Before I get a bunch of hate email, let me explain. It's a Chevy HHR (Which stands for 'Heritage High Roof,' basically a Honda Element in back and, I kid you not, a 1949 Chevy pickup truck in front). It gets 31 miles per gallon (Which I confirmed in a test drive). It's the only vehicle in our household (We're bus riders). It's a GM product (Don't blame me if #6 comes true). And it suits a lifestyle that ought to help keep your health insurance premiums lower (Two bikes fit nicely in the back when the rear seats are down).
I like it. My wife doesn't like it. She agreed to buy it without me having to do any Jedi mind tricking. We've decided to stay married. How I pulled this off . . . I'll never know.
It has XM Radio, a hands free phone, and OnStar which was a surreal way to drive off the lot since the dealer actually reached inside the window and activated it as I was preparing to roll up my window.
"Let's get you up and running," he said as he pressed the little OnStar button on my rear view mirror.
"Thanks," I replied, thinking that maybe he'd just activated something so I could use it if I got caught in an avalanche or locked my keys in the car.
I rolled out onto Silver Spring Drive in a snowstorm . . . feeling good . . . the new ride . . . ohhhhh yeahhhhh.
And then I almost went Depends right there on the new driver's seat . . . . . .
"Hello Mr. Jacobson, my name is Marsha. How are you enjoying your new Chevy HHR?"
The voice was coming from inside the car.
"Fine," I said, while glancing into the back seat because of that one urban legend.
"I'll tell you what, my aunt bought one last year, and she just loves it."
"Oh," I'm three seconds into meeting Marsha whose bodyless voice is talking to me in a snowstorm in a new purchase that, since I don't own a home, is the most valuable material item I now have, "Awesome."

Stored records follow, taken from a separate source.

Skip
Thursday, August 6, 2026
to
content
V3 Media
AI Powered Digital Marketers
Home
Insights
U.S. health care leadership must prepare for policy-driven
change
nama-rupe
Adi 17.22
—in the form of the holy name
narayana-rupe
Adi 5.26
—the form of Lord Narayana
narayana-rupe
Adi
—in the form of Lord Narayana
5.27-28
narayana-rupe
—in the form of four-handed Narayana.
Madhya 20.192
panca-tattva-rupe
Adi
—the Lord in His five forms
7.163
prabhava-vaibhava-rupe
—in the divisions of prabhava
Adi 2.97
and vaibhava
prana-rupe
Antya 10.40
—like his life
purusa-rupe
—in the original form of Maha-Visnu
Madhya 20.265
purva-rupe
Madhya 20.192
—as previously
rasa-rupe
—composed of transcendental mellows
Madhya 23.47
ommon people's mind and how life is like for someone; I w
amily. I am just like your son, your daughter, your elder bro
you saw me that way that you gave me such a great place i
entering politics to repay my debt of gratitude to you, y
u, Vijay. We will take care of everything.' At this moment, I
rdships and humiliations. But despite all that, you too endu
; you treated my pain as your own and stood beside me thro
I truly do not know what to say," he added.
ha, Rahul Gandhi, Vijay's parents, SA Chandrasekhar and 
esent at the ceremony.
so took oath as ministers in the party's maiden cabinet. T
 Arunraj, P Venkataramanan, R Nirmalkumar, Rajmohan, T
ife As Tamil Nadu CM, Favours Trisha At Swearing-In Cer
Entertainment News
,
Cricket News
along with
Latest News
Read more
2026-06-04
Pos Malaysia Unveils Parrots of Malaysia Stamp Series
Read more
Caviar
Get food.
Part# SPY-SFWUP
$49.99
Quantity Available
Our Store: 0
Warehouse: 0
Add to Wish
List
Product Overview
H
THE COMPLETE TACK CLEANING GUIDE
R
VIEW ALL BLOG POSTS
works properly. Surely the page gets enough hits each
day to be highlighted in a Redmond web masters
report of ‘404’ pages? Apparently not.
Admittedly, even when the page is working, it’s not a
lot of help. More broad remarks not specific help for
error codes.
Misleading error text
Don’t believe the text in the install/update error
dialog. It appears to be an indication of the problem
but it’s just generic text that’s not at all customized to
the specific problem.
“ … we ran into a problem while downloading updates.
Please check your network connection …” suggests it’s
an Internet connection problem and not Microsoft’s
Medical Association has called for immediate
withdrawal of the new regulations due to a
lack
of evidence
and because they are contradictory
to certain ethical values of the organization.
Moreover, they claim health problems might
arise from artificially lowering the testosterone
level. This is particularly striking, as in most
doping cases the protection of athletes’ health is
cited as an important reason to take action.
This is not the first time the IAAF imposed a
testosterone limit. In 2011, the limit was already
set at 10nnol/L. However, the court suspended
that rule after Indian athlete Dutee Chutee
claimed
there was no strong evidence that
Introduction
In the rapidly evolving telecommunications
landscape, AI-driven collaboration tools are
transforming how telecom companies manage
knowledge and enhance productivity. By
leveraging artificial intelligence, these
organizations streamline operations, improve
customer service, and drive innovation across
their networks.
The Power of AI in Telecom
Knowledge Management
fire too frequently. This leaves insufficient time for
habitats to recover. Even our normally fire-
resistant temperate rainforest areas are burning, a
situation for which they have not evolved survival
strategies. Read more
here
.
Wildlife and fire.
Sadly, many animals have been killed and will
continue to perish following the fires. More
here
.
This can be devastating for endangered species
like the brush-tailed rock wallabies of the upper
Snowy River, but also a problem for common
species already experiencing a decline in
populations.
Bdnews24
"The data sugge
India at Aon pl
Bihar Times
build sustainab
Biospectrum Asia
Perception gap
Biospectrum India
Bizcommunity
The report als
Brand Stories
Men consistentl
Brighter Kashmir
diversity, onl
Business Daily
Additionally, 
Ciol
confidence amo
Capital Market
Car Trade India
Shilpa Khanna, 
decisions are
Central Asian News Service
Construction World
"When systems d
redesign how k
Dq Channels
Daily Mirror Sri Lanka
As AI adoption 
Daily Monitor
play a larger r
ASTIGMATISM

"You'll have a lot of fun."
"Yeah, I, uhhh, hope to." Screw this. "Hey Marsha?"
"Yes, Mr. Jacobson."
"Where are you right now?"
"I'm at the OnStar call center." This meant nothing.

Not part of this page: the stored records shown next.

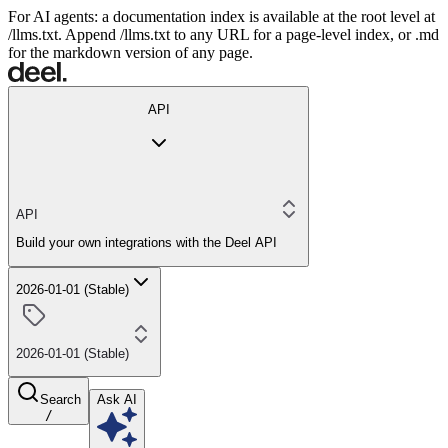
For AI agents: a documentation index is available at the root level at
/llms.txt. Append /llms.txt to any URL for a page-level index, or .md
for the markdown version of any page.
API
API
Build your own integrations with the Deel API
2026-01-01 (Stable)
2026-01-01 (Stable)
Search
Ask AI
/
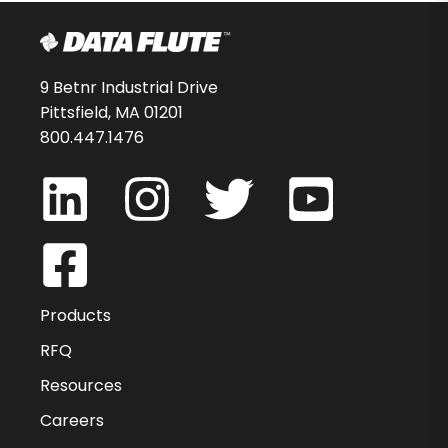
9 Betnr Industrial Drive
Pittsfield, MA 01201
800.447.1476
Products
RFQ
Resources
Careers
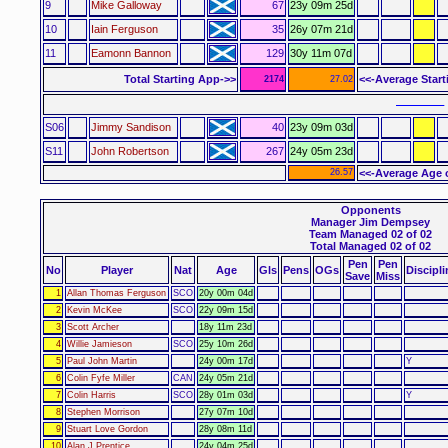
9
Mike Galloway
67
23y 09m 25d
10
Iain Ferguson
35
26y 07m 21d
11
Eamonn Bannon
129
30y 11m 07d
Total Starting App->>
<<-Average Star
2174
27.02
–––––– 
S06
Jimmy Sandison
40
23y 09m 03d
S11
John Robertson
267
24y 05m 23d
26.57
<<-Average Age 
Opponents
Manager Jim Dempsey
Team Managed 02 of 02
Total Managed 02 of 02
Pen
Pen
No
Player
Nat
Age
Gls
Pens
OGs
Discipli
Save
Miss
1
Allan Thomas Ferguson
SCO
20y 00m 04d
2
Kevin McKee
SCO
22y 09m 15d
3
Scott Archer
18y 11m 23d
4
Willie Jamieson
SCO
25y 10m 26d
5
Paul John Martin
24y 00m 17d
Y
6
Colin Fyfe Miller
CAN
24y 05m 21d
7
Colin Harris
SCO
28y 01m 03d
Y
8
Stephen Morrison
27y 07m 10d
9
Stuart Love Gordon
28y 08m 11d
10
Alan J Prentice
24y 04m 25d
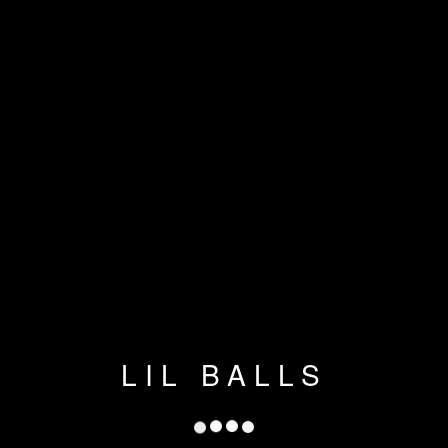
LIL BALLS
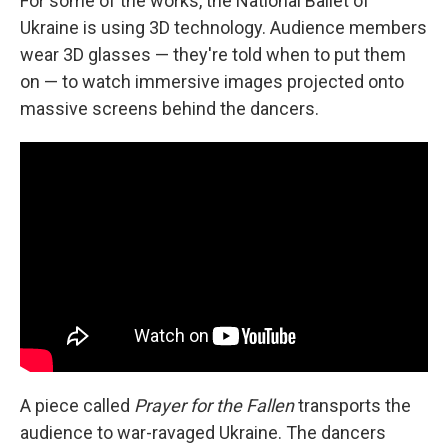
For some of the works, the National Ballet of
Ukraine is using 3D technology. Audience members
wear 3D glasses — they're told when to put them
on — to watch immersive images projected onto
massive screens behind the dancers.
A piece called
Prayer for the Fallen
transports the
audience to war-ravaged Ukraine. The dancers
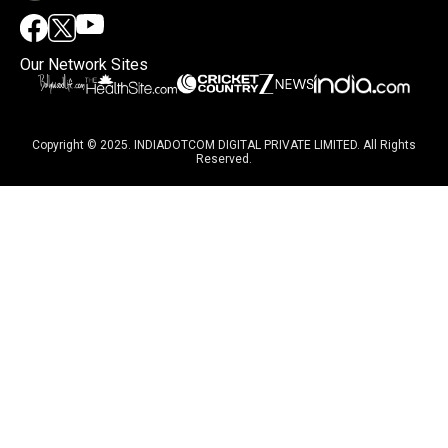
Our Network Sites
Copyright © 2025. INDIADOTCOM DIGITAL PRIVATE LIMITED. All Rights
Reserved.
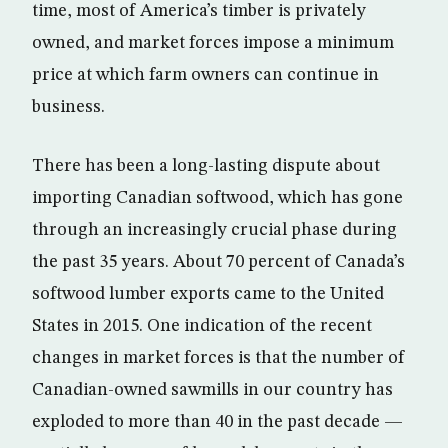
time, most of America’s timber is privately
owned, and market forces impose a minimum
price at which farm owners can continue in
business.
There has been a long-lasting dispute about
importing Canadian softwood, which has gone
through an increasingly crucial phase during
the past 35 years. About 70 percent of Canada’s
softwood lumber exports came to the United
States in 2015. One indication of the recent
changes in market forces is that the number of
Canadian-owned sawmills in our country has
exploded to more than 40 in the past decade —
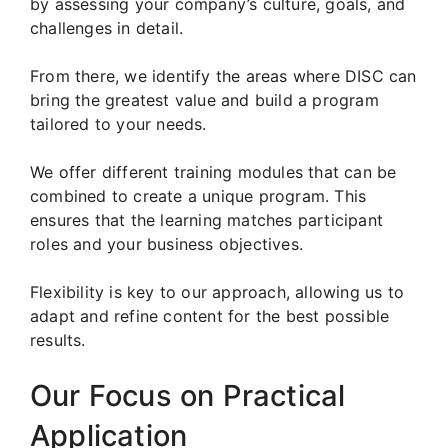
by assessing your company’s culture, goals, and
challenges in detail.
From there, we identify the areas where DISC can
bring the greatest value and build a program
tailored to your needs.
We offer different training modules that can be
combined to create a unique program. This
ensures that the learning matches participant
roles and your business objectives.
Flexibility is key to our approach, allowing us to
adapt and refine content for the best possible
results.
Our Focus on Practical
Application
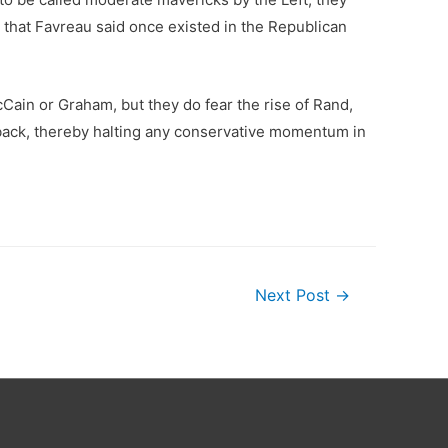
 that Favreau said once existed in the Republican
Cain or Graham, but they do fear the rise of Rand,
e back, thereby halting any conservative momentum in
Next Post
→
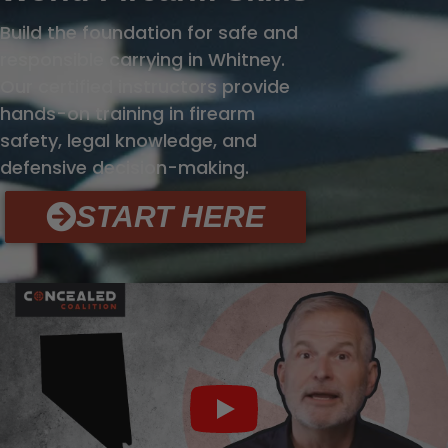
Build the foundation for safe and
responsible carrying in Whitney.
Our certified instructors provide
hands-on training in firearm
safety, legal knowledge, and
defensive decision-making.
START HERE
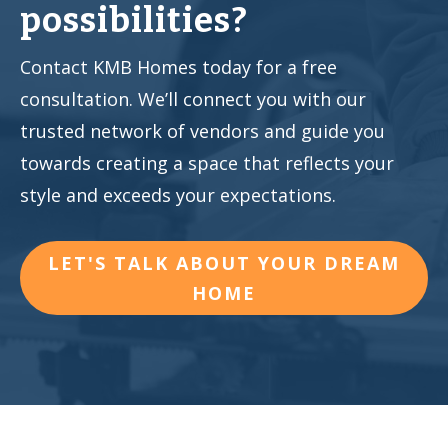
possibilities?
Contact KMB Homes today for a free
consultation. We’ll connect you with our
trusted network of vendors and guide you
towards creating a space that reflects your
style and exceeds your expectations.
LET'S TALK ABOUT YOUR DREAM
HOME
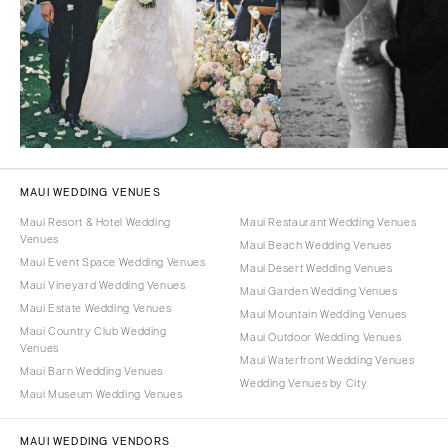
MAUI WEDDING VENUES
Maui Resort & Hotel Wedding
Maui Restaurant Wedding Venues
Venues
Maui Beach Wedding Venues
Maui Event Space Wedding Venues
Maui Desert Wedding Venues
Maui Vineyard Wedding Venues
Maui Garden Wedding Venues
Maui Estate Wedding Venues
Maui Mountain Wedding Venues
Maui Country Club Wedding
Maui Outdoor Wedding Venues
Venues
Maui Waterfront Wedding Venues
Maui Barn Wedding Venues
Wedding Venues by City
Maui Museum Wedding Venues
MAUI WEDDING VENDORS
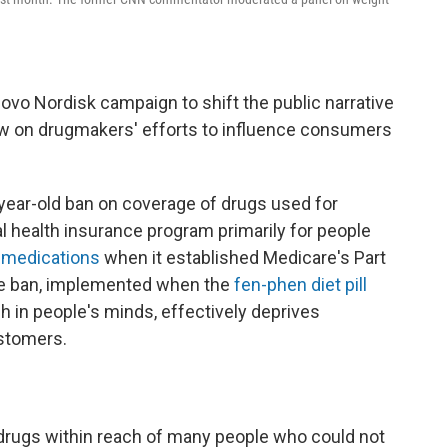
Novo Nordisk campaign to shift the public narrative
w on drugmakers' efforts to influence consumers
-year-old ban on coverage of drugs used for
l health insurance program primarily for people
 medications
when it established Medicare's Part
The ban, implemented when the
fen-phen diet pill
sh in people's minds, effectively deprives
ustomers.
drugs within reach of many people who could not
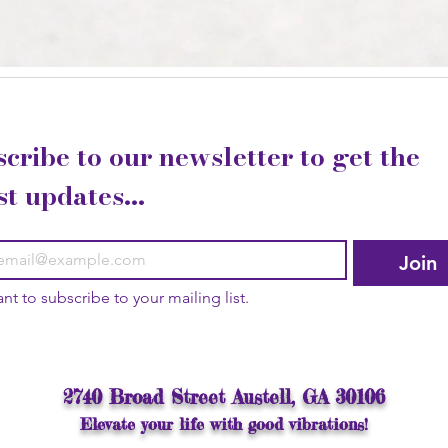
cribe to our newsletter to get the 
st updates...
Join
ant to subscribe to your mailing list.
2740 Broad Street Austell, GA 30106
Elevate your life with good vibrations!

"Oh. OK." I froze. I couldn't do it. "I guess that makes sense." I couldn't subject her to the harrassment I reserve for telemarketers.
I backed down and submitted. She already had all my information but needed to confirm it. She even knew where I was at.
"I see you're getting ready to get onto the interstate highway," This left me just shy of freaked. I felt like Jack Bauer. I wanted FBI files patched in as I headed out toward the sleeper cell's safehouse.
Except I was going to the Target in Grafton to get winter floor mats.
It kept snowing. Marsha and I kept talking. When we finally said goodbye to each other I went ahead and found all the swear word stations on XM. The Target snack shop popcorn was real good.
Later, I got an iPod jack for the stereo on sale at Best Buy. I tried to find Marsha to tell her about it, but I got some other guy at a different call center. He didn't know her.